Thoroughly enjoyed Interior Chinatown. It's a quick read, once you get used to the screenplay format. The typeface is Courier, a large font, set with plenty of white space and blank pages, as there might be in a TV script, which is how this inventive tale is presented, including Acts, Characters, Production Notes, and Casting. I gave this a solid 4 for the unusual screenplay/novel format and for all I learned about the stereotypes that Asians have lived with, including the many Acts of the U.S. Government designed to hold immigrants of Asian descent "in their place." The scenes are funny, sardonic, sad, uplifting, and sincere. The characters and plot... Very Good!

Mar 29, 2021

Other's have made it clear that this pseudo movie script is a worthwhile read, being the winner of the 2020 National Book Award as well. Personally, heard all about the Chinese Exclusion Act but not the rest of US laws between 1859 -1943 created to oppress ethnic Chinese in America. This novel makes me appreciate the breakthrough of Asian actors in the TV series Warrior (e.g. an Asian character, played by Andrew Koji of mixed Japanese and English heritage, gets the girl in the story):

Mar 16, 2021

Oh so inventive; a story built on screenplay tropes and stereotypes takes a poignant look at life in the U.S. for those who don't find a place in the delineated categories of black or white. Whitty and humorous, creative, dark and unsettling, Yu draws on something we all know, namely TV tropes, and uses them to unveil to the reader a glimpse of the U.S. Asian experience. It's not the easiest read at times, due to it's unique narrative approach, but its well worth sticking with until you get the flow. Despite it's novel entertainment based and humorous approach, this is not a light tale, as it takes hard looks at the racism and discrimination Asian Americans have faced while striving to be a part of the American dream.

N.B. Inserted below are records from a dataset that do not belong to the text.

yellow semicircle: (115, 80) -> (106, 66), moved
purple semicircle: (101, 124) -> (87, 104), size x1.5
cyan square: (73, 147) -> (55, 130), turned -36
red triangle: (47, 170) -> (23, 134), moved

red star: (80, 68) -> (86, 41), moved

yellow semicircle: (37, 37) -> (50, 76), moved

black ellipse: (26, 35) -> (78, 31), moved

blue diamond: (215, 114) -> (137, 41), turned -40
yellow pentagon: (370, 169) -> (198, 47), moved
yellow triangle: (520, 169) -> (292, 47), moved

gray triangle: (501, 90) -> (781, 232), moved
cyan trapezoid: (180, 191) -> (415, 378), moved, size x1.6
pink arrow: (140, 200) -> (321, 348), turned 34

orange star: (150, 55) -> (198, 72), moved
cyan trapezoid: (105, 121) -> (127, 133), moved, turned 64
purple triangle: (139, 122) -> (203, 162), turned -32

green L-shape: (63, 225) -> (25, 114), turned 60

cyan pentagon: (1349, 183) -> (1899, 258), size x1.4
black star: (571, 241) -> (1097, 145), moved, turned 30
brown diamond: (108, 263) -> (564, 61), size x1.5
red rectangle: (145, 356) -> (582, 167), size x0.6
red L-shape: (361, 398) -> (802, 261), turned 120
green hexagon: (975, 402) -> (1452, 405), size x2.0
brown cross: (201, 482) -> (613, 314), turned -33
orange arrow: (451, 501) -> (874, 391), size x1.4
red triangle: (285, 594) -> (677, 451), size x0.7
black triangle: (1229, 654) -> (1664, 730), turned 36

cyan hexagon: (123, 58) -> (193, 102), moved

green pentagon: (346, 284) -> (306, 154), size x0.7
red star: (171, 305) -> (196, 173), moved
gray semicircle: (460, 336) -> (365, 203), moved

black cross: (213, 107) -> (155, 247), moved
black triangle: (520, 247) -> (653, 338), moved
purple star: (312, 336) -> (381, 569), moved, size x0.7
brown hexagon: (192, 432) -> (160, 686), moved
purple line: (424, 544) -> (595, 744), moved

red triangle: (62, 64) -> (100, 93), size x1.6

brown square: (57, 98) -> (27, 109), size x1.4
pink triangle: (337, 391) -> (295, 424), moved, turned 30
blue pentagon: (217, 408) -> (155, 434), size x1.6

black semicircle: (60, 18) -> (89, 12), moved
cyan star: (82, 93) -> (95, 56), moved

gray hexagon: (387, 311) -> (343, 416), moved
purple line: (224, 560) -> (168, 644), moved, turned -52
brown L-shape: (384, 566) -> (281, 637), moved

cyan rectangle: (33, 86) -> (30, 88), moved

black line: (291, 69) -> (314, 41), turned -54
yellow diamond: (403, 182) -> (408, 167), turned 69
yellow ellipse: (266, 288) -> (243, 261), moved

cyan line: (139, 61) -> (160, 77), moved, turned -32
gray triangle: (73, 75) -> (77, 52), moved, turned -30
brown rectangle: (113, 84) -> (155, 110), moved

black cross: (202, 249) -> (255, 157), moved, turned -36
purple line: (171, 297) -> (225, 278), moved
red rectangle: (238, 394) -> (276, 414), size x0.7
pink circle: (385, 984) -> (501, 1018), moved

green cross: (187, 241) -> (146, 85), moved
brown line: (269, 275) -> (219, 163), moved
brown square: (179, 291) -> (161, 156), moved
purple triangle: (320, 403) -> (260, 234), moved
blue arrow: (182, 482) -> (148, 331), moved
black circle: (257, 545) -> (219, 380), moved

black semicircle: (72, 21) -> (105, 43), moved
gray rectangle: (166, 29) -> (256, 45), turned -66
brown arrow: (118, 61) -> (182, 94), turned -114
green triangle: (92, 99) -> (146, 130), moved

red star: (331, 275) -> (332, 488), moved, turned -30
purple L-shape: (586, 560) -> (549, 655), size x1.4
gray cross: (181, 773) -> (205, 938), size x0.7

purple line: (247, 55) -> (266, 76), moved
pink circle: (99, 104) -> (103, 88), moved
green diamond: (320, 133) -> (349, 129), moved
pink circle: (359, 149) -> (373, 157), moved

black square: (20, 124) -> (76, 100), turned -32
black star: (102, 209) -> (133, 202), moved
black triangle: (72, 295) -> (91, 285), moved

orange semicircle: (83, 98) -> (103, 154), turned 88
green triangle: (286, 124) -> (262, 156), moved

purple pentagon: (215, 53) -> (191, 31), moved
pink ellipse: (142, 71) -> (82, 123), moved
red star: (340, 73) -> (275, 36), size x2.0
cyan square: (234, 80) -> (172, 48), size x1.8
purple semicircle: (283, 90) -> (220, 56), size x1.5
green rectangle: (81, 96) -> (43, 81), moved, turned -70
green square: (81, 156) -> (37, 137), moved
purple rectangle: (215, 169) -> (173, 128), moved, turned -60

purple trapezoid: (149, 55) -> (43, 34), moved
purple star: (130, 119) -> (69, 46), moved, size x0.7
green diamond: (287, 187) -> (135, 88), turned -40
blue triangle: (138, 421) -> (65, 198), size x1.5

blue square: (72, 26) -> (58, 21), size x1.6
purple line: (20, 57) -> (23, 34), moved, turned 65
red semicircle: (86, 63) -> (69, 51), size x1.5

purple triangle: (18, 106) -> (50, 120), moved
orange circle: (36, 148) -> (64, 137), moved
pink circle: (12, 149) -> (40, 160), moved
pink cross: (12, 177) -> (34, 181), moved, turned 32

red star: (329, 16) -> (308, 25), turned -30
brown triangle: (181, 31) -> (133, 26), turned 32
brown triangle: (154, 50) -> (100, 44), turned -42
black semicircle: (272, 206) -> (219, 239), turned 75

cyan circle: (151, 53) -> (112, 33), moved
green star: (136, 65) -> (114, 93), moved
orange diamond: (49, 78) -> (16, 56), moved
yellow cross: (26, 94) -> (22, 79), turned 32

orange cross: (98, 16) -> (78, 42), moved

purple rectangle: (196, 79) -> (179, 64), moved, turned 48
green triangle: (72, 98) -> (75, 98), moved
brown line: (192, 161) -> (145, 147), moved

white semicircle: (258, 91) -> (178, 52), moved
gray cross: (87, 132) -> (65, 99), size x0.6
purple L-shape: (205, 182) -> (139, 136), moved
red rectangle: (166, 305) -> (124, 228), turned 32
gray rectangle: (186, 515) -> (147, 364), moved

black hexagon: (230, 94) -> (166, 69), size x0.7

Yu's own voice look at the Asian American experience made me laugh, but left me with my heart rent, and my perspective expanded.

Mar 09, 2021

This intelligent, cleverly presented book will help you understand what racism and barriers people of Asian heritage face in the USA. So, it is educational, but even more so, it is the story of a young man stuck in a rut, an impossible dream, who eventually figures out his personal priorities and along the way we are treated to some of the most tender, heartfelt writing I have experienced about the beauty of family and devotion to same.

Mar 06, 2021

Super-inventive novel about the "roles" that Chinese-Americans play in American film and TV, and in American public life. The semi-screenplay format blurs these two together, and the novel makes its points about Chinese-American identity through form as much as through content. Offers some trenchant insights about the shallowness and racism of American culture as well. Though there's lots of dark humor and satire here, Willis Wu's struggle to figure out who he really is and what he really wants is compelling.

Mar 04, 2021

I'm a first generation Chinese and looked forward to reading this book. It was not easily readable to me. One needs to be in a certain frame of mind in order to
assimilate this style of writing. After a couple of days trying, I gave up.

Rebecca_Kohn Mar 02, 2021

If you want a novel that will be an artistic as well as educational experience, pick up Charles Yu's stylish Interior Chinatown. The presentation of the novel as a movie or television script works quite well and leads to the main character's reflection on who he is and who it has been shaped by film and television. Using the cinematic technique of changing scenes and introducing different locations, we see the family stories of each character evolve. Through them, Yu tells the challenges and unknown backstories of people who came from Asian countries seeking the American Dream, and how the media version of that concept became its own challenge. Yu is a such a skillful writer that he leads the reader down unknown corridors and suddenly, gently, you see the hall of mirrors he's trying to explain. Some incredibly funny lines, some powerfully tender descriptions, and wait, no, it's not over, there are more pages, right? The final act is very satisfying though, and fortunately there are three other Charles Yu novels to read as soon as I can get my hands on them.

Feb 27, 2021

The novel takes the form of a teleplay; the text is typescript. It's a very quick read. The main character and narrator is Willis Wu, Generic Asian Man. He and his cohorts in the Chinatown SRO above the Golden Palace restaurant have small parts in a police procedural "Black and White" filming in Chinatown. They slip anonymously in and out of character and play many small roles interchangeably until Willis refuses to continue playing the part assigned him in favor of being just a real dad to his daughter in a far-off suburb.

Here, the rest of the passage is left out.